One possible candidate put forward for post-literacy is computer programming or engineering more generally. Machine intelligence may grind complex solutions to our complex problems. But is computer programming or machine intelligence different in kind than literacy? No, it is a clear example of an extension of literacy. Unlike the spoken word, which fades as soon as it is said, the written word is a thing. The alphabet can be carved in wood or set in lead and printed. It is a thing, an object. It can be programmed. Technology is made out of text. The alphabet extends the life of ideas and makes them tangible so we can do sophisticated things with them. Over 5000 years we have refined the alphabet and the technologies of literacy: the pen, the book, publishing, and the internet. All of them extend literacy. Machine intelligence is just another extension of literacy. It is not doomed.
Perhaps post-literacy cannot be defined. Is it just a feeling? A wish for a new age? An Age of Aquarius in which humans will communicate on some new transcendent level? Futurism is good entertainment but is a poor predictor of what actually happens. Futurists always project from current trends and fail to account for counter-balancing forces. It seems desirable to process information more quickly but our brains have evolved such that new stimuli activate our neural pathways but our brains also inhibit neural activity to slow it down, to integrate it. If the acceleration continued unchecked our brain would seizure. Boundaries are necessary for intelligence. The second law of thermodynamics tells us that in any open-ended system the existing order or intelligence will follow the law of entropy and dissolve. Such is the fate of a post-literate world.
The matter is settled either way. If post-literacy can be defined – machine intelligence or whatever – then it can be shown to be an extension of literacy. If it cannot be defined it is just a puff of air, or an unsustainable system and no competition to the real-world tangible benefits of literacy.
What is the fate of libraries in a post-literate world? If literacy is doomed, then libraries are too. Is literacy a prison? You have heard that boundaries are essential to information processing. Life is bounded. Books have binding and covers, a finite number of pages. Stories have endings. The boundedness of literacy is what makes it useful in the real world.
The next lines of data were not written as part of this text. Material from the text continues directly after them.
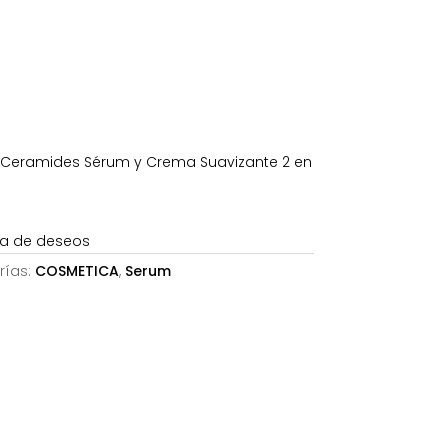
 Ceramides Sérum y Crema Suavizante 2 en
sta de deseos
rías:
COSMETICA
,
Serum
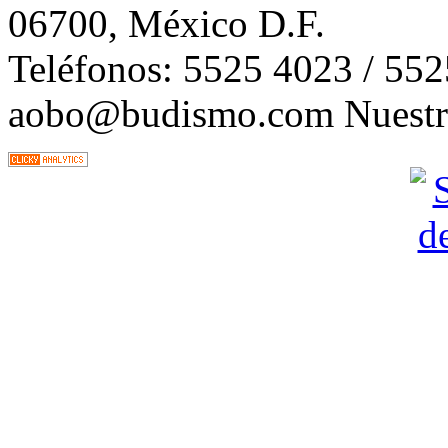
06700, México D.F.
Teléfonos: 5525 4023 / 55
aobo@budismo.com Nuestra 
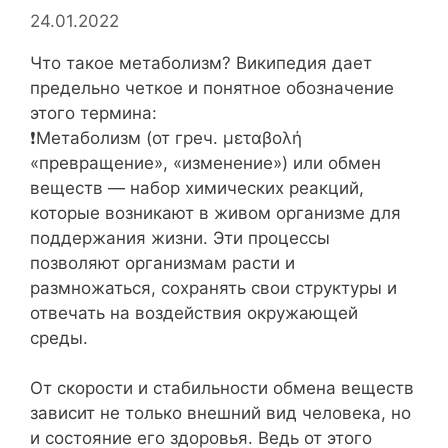
24.01.2022
Что такое метаболизм? Википедия дает
предельно четкое и понятное обозначение
этого термина:⁣⁣⠀
❗️Метаболизм (от греч. μεταβολή
«превращение», «изменение») или обмен
веществ — набор химических реакций,
которые возникают в живом организме для
поддержания жизни. Эти процессы
позволяют организмам расти и
размножаться, сохранять свои структуры и
отвечать на воздействия окружающей
среды.⁣⁣⠀
⁣⁣⠀
От скорости и стабильности обмена веществ
зависит не только внешний вид человека, но
и состояние его здоровья. Ведь от этого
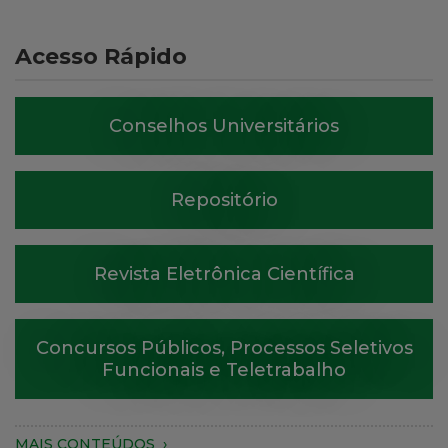
Acesso Rápido
Conselhos Universitários
Repositório
Revista Eletrônica Científica
Concursos Públicos, Processos Seletivos
Funcionais e Teletrabalho
MAIS CONTEÚDOS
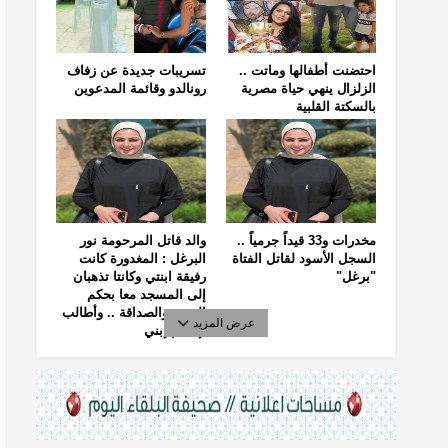
احتضنت أطفالها وماتت ..
تسريبات جديدة عن زفاف
الزلزال ينهي حياة مصرية
رونالدو وقائمة المدعوين
بالسكتة القلبية
مخدرات و33 قيداً جرمياً ..
والد قاتل المرحومة نور
السجل الأسود لقاتل الفتاة
البرغل : المغدورة كانت
"برغل"
رفيقة ابنتي وكانتا تذهبان
إلى المسجد معا بحكم
الجيرة والصداقة .. وأطالب
عرض المزيد
بإعدام إبني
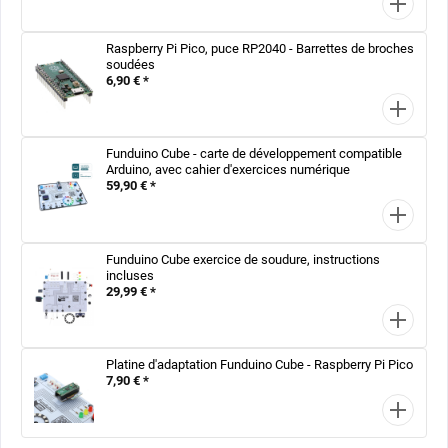
Raspberry Pi Pico, puce RP2040 - Barrettes de broches
soudées
6,90 € *
Funduino Cube - carte de développement compatible
Arduino, avec cahier d'exercices numérique
59,90 € *
Funduino Cube exercice de soudure, instructions
incluses
29,99 € *
Platine d'adaptation Funduino Cube - Raspberry Pi Pico
7,90 € *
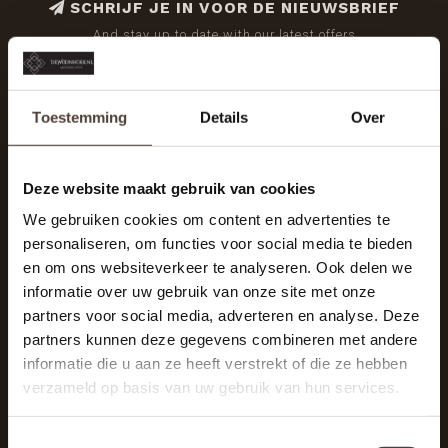
SCHRIJF JE IN VOOR DE NIEUWSBRIEF
And stay up to date with our latest offers
Toestemming
Details
Over
Deze website maakt gebruik van cookies
We gebruiken cookies om content en advertenties te
personaliseren, om functies voor social media te bieden
en om ons websiteverkeer te analyseren. Ook delen we
informatie over uw gebruik van onze site met onze
partners voor social media, adverteren en analyse. Deze
partners kunnen deze gegevens combineren met andere
informatie die u aan ze heeft verstrekt of die ze hebben
De Woonhoek - Landelijk leven
verzameld op basis van uw gebruik van hun services.
Winkelcentrum Woensel 342
5625 AG Eindhoven
Toestemmingsselectie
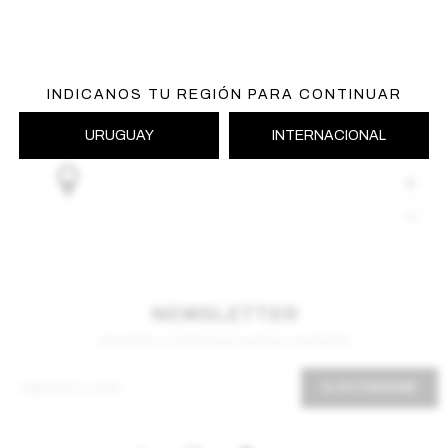
INDICANOS TU REGIÓN PARA CONTINUAR
URUGUAY
INTERNACIONAL
NEWSLETTER
¡Suscribite y recibí todas nuestras novedades!
SUSCRIBIRME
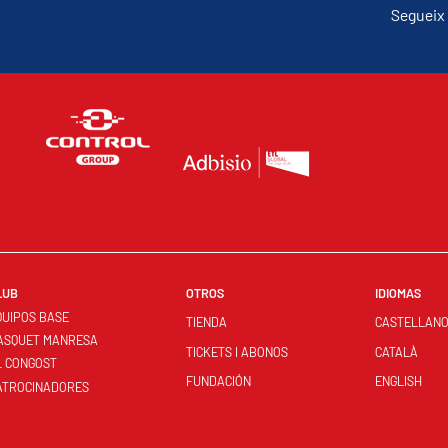
Segueix 
LUB
OTROS
IDIOMAS
QUIPOS BASE
TIENDA
CASTELLAN
ASQUET MANRESA
TICKETS I ABONOS
CATALÀ
L CONGOST
FUNDACIÓN
ENGLISH
ATROCINADORES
Boundedness is classification, indexing, giving information a location. Boundedness equals location equals context equals meaning. Libraries are good at this. Fixed points of reference make information accessible and useful. Boundedness implies limits but not dead ends. Libraries can be bounded and open. I advocate for a future vision of libraries that extends its best traditional practices while embracing openness. I will give one well-defined example — a new mission for the public library, the advance of the “reader-scholar.” Information is increasingly open. The Open Access movement is making academic literature available for free to the public. The modern reader is increasingly enabled to do his or her own scholarly research, creating a smarter world. The public library is the ideal place to support the emerging reader-scholar.
Literacy is not doomed. Literacy is thriving. Thank you.